Another project, which Holbrook sometimes calls “a cochlear implant for the nose,” would use electrodes to stimulate the nerves in the olfactory bulb. It’s still a distant dream, but in 2018, he and several collaborators conducted a small experiment—“a proof of concept”— placing electrodes inside the nasal cavities of five patients with intact senses of smell, very close to the olfactory bulb. After the researchers administered an electric current, three patients described experiencing sensations of antiseptic, sour, and fruity aromas. “One said it was ‘onion-like,’ but not an onion,” Holbrook says. The results were encouraging enough to warrant more research. Neurosurgeon Mark Richardson, who founded the Brain Modulation Lab at MGH, is pushing that effort forward.
In the paper Holbrook and his colleagues published after their 2018 experiment, they estimated that five percent of the population suffers from total smell loss.

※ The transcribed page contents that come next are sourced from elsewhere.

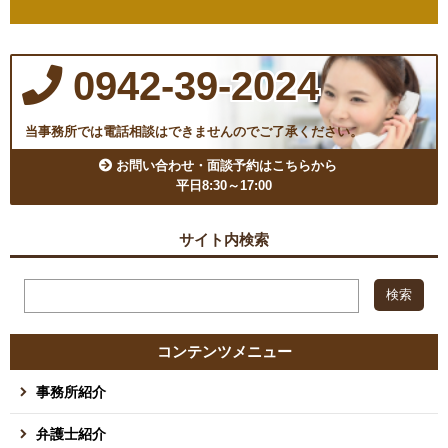
0942-39-2024
当事務所では電話相談はできませんのでご了承ください。
お問い合わせ・面談予約はこちらから
平日8:30～17:00
サイト内検索
コンテンツメニュー
事務所紹介
弁護士紹介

After COVID-19, that number seems almost certain to rise. “The implications of this virus are huge,” Holbrook says. Some of his patients who lost their sense of smell early in the pandemic still have not regained it. “There’s a big, significant number of people who are going to be potentially without smell for the rest of their lives,” he says. “There is so much work that still needs to be done.”